As an example, let's take the manner in which a bill died during last week's not-so-special session of the Nevada Legislature. The bill would have tried to protect state and local governments and school districts from having to fork over as much as $150 million to the world's biggest gambling corporations, a burden that hangs over the state's head because Nevada's conflict-of-interest-ridden courts determined the industry needn't pay taxes on meals comped to drug runners, arms dealers, slave traders, tin-pot dictators and other preferred customers at area casino-resorts.
Senate Majority Leader Bill Raggio swears to the Las Vegas Sun that the bill simply got bogged down in partisan politics and as for the gambling industry, why, it had no influence whatsoever in killing a measure that might have deprived the industry of tens of millions of dollars. Raggio has been around long enough -- 217 years, by some estimates -- to know that some people are morons who will believe such nonsense, and most of the rest who recognize it for the inane drivel that it is just don't care because cynicism has inured them to politicians and their bullshit.
Bill Bible, a former head of the state Gambling, er, Gaming Control Board who liked the industry he used to regulate so much he decided to go to work for it, also made statements premised on the apparently sound belief that the public is by and large comprised of idiots and suckers and/or a jaded citizenry who can't be bothered to care when a key representative of the state's largest industry shamelessly feeds them a line of crap:
Bible, head of the Nevada Resort Association, said he hadn’t done
any lobbying, nor did he have time to poll all his members on whether
they supported the bill.
He dismissed the notion that this was an example of gaming’s influence.

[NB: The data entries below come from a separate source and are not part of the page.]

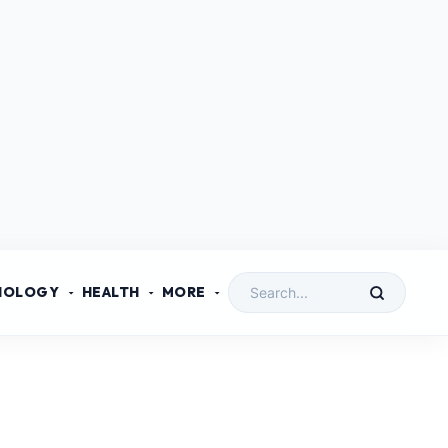
NOLOGY
HEALTH
MORE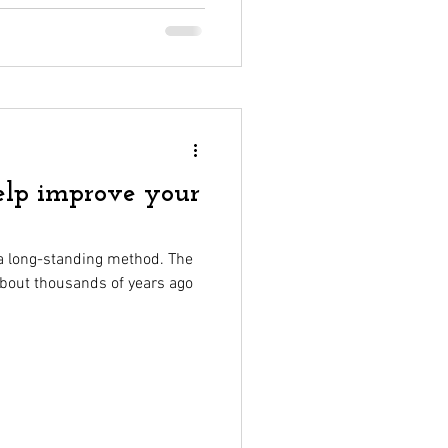
help improve your
s a long-standing method. The
 about thousands of years ago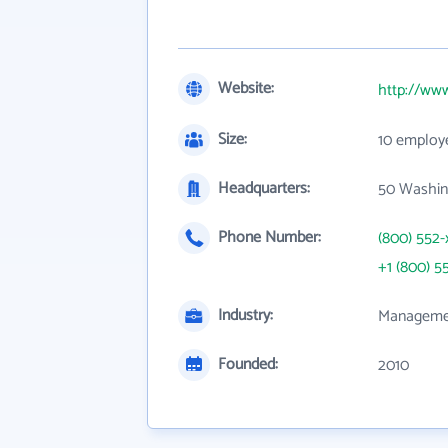
Website:
http://ww
Size:
10 employ
Headquarters:
50 Washin
Phone Number:
(800) 552-
+1 (800) 5
Industry:
Managemen
Founded:
2010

“Quite frankly, I thought the bill would be approved and passed
out,” he said. “It appears to me it was bogged down in partisan
wrangling at the tail end of the day.”
If true, and Bible did not lobby on nor canvas his employers about a piece of legislation that threatened to cost his industry as much as $150 million, he should be fired for negligence and incompetence. He won't be fired, of course, because what he told the Sun is full-on bullshit. (By the way, another axiom that rarely misses: whenever someone is quoted in a newspaper saying "quite frankly," whatever they say after that is almost guaranteed to be a lie).
So while institutions such as those comprising Nevada's education system or the state's social services safety net suffer under more and deeper budget cuts, the good corporate citizens in Nevada's gambling, er, gaming industry stand to gain a $150 million windfall from more or less the same pool of money that funds those public institutions. And the industry didn't even have to ask; the bill to stop the grand giveaway just withered away, as if by accident or divine intervention, and the gambling industry and its lobbyists were mere innocent bystanders. Lucky industry, no? No wonder the house always wins.

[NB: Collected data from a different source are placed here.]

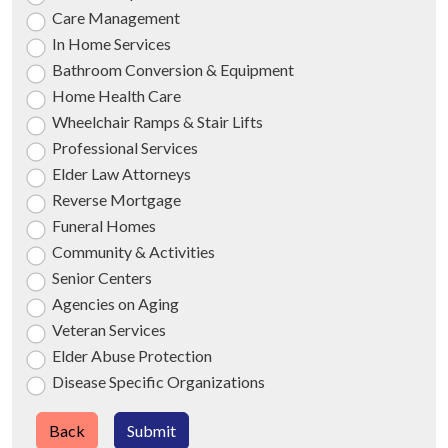
Care Management
In Home Services
Bathroom Conversion & Equipment
Home Health Care
Wheelchair Ramps & Stair Lifts
Professional Services
Elder Law Attorneys
Reverse Mortgage
Funeral Homes
Community & Activities
Senior Centers
Agencies on Aging
Veteran Services
Elder Abuse Protection
Disease Specific Organizations
Back
Submit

The industry is magnanimous, too. Just ask them. For instance, whenever any discussion of the state's tax structure comes up, leading industry figures and their political apologists are eager to note that gambling, unlike other businesses in Nevada, at least pay a little something in taxes 'round here. And that's true, which is why the Gleaner, along with every other thinking Nevadan, has long and repeatedly called for a broad based tax to make other big bidnesses start paying something, perhaps even as much as -- gasp! -- their fair share.

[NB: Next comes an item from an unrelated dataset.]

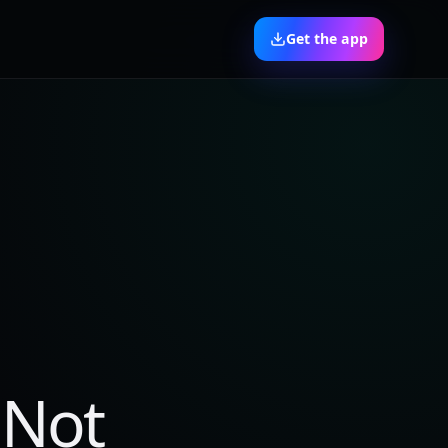
Get the app
 Not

But it's a crying shame that the state education association struck a deal with the gambling industry in May and backed off the ballot initiative to significantly increase the gambling tax. As was proved yet again last week, the gambling industry, at the
end of the day and taken all in all, is just another gaggle of
corporate pigs who aren't going to do anything for the state on their own volition, but instead must be dragged to the table kicking and squealing every time.